In fact, it is a little difficult for me to produce a precise figure. Because of a combination of factors including communications technology and the Covid pandemic, there are quite a number of my recent co-authors that I have not met, and know only from email exchanges. The idea of refusing a collaboration, or even of treating a coauthor differently based on gender, is beyond my comprehension.
I will admit that, before I had a female PhD student for the first time, I was just a little bit nervous; but I believe I treated her no differently from my male students, and I hope she didn’t even notice my nervousness.
Anyway, a rough count would suggest that somewhere between 10 and 20 percent of my collaborators have been female. I have no reason to be either proud or ashamed of this; it is just what happened. I don’t choose my collaborators any more than I choose my students. All my collaborators have given me so much.

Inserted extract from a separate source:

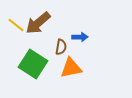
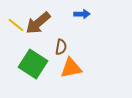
blue arrow: moved 2 px right, 23 px up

Over the next years I suppose I will inevitably slow down, but I remember these encounters, whether face-to-face, by email, by Zoom, or whatever, with great pleasure.
To return to Kirsten Menger-Anderson’s article: she goes on to look at Wikipedia pages. The striking thing I noticed there is that having Erdős number 1 is not regarded as sufficient mark of distinction to save a Wikipedia page from deletion. Should it be? I have no idea, and since I don’t make the rules, it seems somewhat remote from my concerns. I have a Wikipedia page at the moment, but I don’t expect that this will always be the case.
I recorded here some time ago a talk by Dmitriy Rumynin on the so-called E7.5, an object lying somewhere between E7 and E8, or perhaps I should say between numerology and Lie algebras not too far from being simple. He was asked at one point whether E7.5 really exists. His reply was, “It is more real than I am: it has a Wikipedia page, I don’t!” In fact I see that it has now been re-named E7½.
But the more serious question she raises, which I cannot answer is: Are females less likely to get a Wikipedia page, or more likely to have an existing page deleted, than males?